La France au secours de l’artiste vivant « le plus cher côté du monde »

Mieux vaut éviter les incidents ! Les tulipes de Jeff Koons débarquent en catimini, en cette fin de vacances pour s’installer derrière le Petit Palais à équidistance de l’Assemblée nationale, de la Place de la Concorde et de l’Élysée. En effet, quelques mois plus tôt, l’installation autour du Rond-point des Champs Élysée, d’un autre monument très « lunapar », clignotant et lumineux la nuit, très circuit de plomberie urbain le jour, semblablement « financé et offert » par le Qatar, a été sévèrement chahuté par les gilets jaunes le jour de l’inauguration[1]. La Mairie de Paris a connu récemment d’autres incidents de ce type[2] et tient à prévenir de futures protestations.

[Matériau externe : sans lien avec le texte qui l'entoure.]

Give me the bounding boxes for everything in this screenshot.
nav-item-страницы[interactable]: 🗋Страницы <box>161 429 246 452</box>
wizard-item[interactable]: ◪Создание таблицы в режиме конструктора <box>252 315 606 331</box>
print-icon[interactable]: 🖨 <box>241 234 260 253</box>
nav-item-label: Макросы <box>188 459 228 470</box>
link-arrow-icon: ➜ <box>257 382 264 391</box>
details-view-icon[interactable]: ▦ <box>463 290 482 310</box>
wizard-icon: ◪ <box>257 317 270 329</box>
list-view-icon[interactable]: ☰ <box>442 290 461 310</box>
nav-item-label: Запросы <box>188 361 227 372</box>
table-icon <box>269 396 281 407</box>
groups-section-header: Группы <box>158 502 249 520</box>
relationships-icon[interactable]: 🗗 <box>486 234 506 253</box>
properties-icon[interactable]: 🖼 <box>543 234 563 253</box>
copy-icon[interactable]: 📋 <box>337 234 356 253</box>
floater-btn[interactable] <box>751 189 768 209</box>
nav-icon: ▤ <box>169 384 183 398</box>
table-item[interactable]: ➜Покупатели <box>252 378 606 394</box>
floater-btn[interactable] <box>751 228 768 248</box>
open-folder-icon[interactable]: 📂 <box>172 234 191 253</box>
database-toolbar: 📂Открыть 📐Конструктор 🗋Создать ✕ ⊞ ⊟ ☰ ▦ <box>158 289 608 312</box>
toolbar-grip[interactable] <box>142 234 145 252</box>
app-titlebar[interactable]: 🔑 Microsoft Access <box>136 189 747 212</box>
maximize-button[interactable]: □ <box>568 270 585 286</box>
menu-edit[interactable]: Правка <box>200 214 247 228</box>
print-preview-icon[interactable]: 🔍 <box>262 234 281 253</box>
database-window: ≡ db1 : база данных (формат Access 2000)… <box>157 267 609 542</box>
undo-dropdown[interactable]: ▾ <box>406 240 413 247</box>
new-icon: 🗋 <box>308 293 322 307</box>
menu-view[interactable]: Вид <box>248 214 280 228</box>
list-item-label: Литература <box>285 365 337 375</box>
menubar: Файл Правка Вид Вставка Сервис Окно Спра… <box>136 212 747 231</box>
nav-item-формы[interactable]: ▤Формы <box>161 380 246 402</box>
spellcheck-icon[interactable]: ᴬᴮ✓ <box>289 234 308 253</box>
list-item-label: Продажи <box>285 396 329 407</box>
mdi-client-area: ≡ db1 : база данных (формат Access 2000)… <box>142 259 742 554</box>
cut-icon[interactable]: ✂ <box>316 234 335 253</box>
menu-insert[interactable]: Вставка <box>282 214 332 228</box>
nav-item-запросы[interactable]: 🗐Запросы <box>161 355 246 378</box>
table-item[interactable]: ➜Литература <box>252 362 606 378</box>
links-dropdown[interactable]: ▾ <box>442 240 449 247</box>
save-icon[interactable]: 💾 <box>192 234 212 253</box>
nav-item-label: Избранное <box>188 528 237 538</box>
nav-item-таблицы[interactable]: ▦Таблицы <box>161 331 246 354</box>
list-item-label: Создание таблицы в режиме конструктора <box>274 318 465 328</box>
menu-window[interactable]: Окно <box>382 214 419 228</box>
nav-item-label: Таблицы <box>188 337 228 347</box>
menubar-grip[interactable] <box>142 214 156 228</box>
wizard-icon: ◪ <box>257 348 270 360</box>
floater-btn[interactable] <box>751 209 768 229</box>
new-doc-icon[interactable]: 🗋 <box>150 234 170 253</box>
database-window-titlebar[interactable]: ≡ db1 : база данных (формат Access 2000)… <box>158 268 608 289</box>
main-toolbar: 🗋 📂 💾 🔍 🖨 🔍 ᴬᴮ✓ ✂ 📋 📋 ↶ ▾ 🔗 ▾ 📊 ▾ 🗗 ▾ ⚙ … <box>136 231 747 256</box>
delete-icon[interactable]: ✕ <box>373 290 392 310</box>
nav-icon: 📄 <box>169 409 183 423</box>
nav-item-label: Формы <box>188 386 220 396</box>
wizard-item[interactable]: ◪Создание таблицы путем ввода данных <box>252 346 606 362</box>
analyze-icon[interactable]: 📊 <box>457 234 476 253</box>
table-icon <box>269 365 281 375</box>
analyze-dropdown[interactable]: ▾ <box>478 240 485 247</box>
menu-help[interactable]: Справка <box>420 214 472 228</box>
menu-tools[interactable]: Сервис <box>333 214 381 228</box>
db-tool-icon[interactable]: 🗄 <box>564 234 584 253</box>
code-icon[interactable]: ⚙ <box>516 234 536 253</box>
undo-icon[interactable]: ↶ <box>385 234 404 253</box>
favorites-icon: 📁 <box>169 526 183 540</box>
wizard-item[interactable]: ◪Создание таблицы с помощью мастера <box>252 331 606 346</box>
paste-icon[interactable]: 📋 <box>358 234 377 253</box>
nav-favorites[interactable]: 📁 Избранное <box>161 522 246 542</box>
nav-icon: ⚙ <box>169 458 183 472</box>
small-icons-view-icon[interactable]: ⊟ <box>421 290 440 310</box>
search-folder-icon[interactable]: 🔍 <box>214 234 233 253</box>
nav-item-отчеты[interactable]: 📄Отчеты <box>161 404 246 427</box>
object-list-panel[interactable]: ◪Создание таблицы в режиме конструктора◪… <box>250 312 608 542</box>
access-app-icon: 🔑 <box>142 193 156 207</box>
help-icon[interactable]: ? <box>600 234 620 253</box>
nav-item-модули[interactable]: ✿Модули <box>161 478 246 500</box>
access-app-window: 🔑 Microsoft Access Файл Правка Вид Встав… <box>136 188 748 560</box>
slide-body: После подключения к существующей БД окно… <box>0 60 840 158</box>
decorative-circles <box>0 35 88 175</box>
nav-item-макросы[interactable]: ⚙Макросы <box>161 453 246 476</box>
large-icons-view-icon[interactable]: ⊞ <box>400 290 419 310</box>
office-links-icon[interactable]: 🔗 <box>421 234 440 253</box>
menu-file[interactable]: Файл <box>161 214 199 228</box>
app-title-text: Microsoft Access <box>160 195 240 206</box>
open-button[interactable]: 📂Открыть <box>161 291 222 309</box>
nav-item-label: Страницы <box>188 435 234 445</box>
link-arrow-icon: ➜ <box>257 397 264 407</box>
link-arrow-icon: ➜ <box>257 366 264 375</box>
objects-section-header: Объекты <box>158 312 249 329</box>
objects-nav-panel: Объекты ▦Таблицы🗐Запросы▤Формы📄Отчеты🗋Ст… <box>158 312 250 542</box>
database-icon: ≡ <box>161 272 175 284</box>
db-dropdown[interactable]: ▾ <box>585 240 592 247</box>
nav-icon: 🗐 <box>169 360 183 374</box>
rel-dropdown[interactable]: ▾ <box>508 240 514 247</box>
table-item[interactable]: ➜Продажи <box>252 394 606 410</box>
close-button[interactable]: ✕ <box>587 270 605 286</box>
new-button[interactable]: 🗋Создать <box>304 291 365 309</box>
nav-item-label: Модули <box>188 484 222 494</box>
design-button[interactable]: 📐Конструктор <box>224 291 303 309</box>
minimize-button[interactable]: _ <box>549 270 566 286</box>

Le monument funéraire aux victimes du Bataclan a suscité des pétitions, réuni la grogne des artistes dissidents, mais aussi celle des officiels. Des notables bien-pensants fervents de l’Art contemporain se sont affichés avec courage. Ils ont dénoncé une installation décidée sans l’aval des commissions diverses et variées, en particulier celles de la protection du patrimoine. Ils ont même osé protester parce qu’aucun artiste vivant et travaillant à Paris ne bénéficie de tels avantages, et que d’ailleurs aucun d’entre eux ne figure au Top 500 mondial et pas du tout au Top 100 des artistes cotés. Ils expriment même leur étonnement de voir les institutions républicaines accorder cet espace si politique à un monument aussi colossal et dissonant.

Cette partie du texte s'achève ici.